Per quel che riguarda la Rivoluzione d’Ottobre e la storia dell’URSS nei decenni immediatamente successivi ad essa, i comunisti partono proprio da questo principio, dall’inquadrare la vicenda storica dal punto di vista della lotta del proletariato. Ecco allora che bisogna avere chiaro che la questione di Stalin per i comunisti non si esaurisce nel contrastare la falsificazione storica che oggi viene costruita sull’Holodomor, sugli esiti della collettivizzazione, sullo scontro che avviene nel partito bolscevico, ecc. Tutto questo va inserito nel quadro di una lettura complessiva di cosa è stata la costruzione del socialismo e di cosa è avvenuto nel contesto di quel processo. Quello che manca anche negli studi storici, ad esempio, è una lettura che inquadri la vicenda della collettivizzazione e dello scontro con i kulaki (che poi la propaganda di guerra nazista durante l’occupazione militare del ’41 ha abilmente trasformato nel mito dell’Holodomor oggi ripreso per intero dalla storiografia borghese) come la conferma della tesi della continuazione della lotta di classe nel socialismo. Nel famoso libro “Stalin. Storia e critica di una leggenda nera”, sebbene scritto con altra impostazione e intenti rispetto a quelli che enunciamo qui, Losurdo sembra in parte avvicinarsi a questo principio e pone la questione in questi termini: nella Russia rivoluzionaria e in Urss c’è stata non una, ma tre guerre civili. La prima è quella che segue alla presa del potere e vede l’Armata Rossa difendere il paese dall’invasione degli eserciti capitalisti e far avanzare la rivoluzione in tutto il paese; la seconda è lo scontro con i proprietari kulaki nelle campagne durante il periodo del primo piano quinquennale, la terza è quella che logora all’interno il gruppo dirigente bolscevico nel periodo delle purghe.

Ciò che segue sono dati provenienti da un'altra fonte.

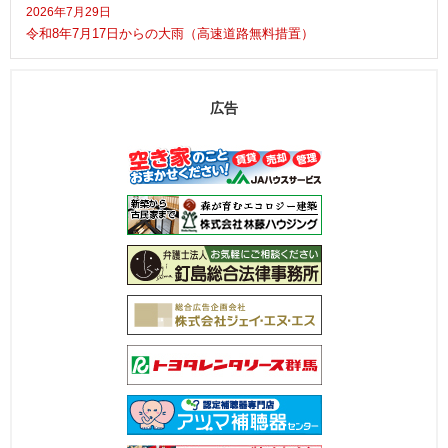
2026年7月29日
令和8年7月17日からの大雨（高速道路無料措置）
広告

Indipendentemente dal giudizio sulla giustezza di questa impostazione, è già evidente che parlare di uno scontro interno al paese è molto diverso rispetto al “genocidio ucraino ordinato da Stalin” di cui si parla su certi testi. O ancora la questione delle purghe, citata prima, non si può comprendere se non la si legge assieme a ciò che avviene contemporaneamente in Germania con l’ascesa del nazismo, che dall’inizio ebbe l’obiettivo proclamato di distruggere l’Urss, e dunque con il lavoro di infiltrazione svolto dai servizi segreti tedeschi che – oggi è noto – costruirono quinte colonne praticamente in ogni paese europeo in preparazione dell’invasione. Ludo Martens ad esempio insiste molto su questo aspetto e sul dimostrare i legami con questa operazione di chi fu sottoposto a processo; Anna Strong al contrario sembra suggerire che molti degli errori di quel periodo, di cui finirono vittima anche dirigenti validi, furono proprio il frutto di un lavoro di apparati di infiltrazione della Germania nazista.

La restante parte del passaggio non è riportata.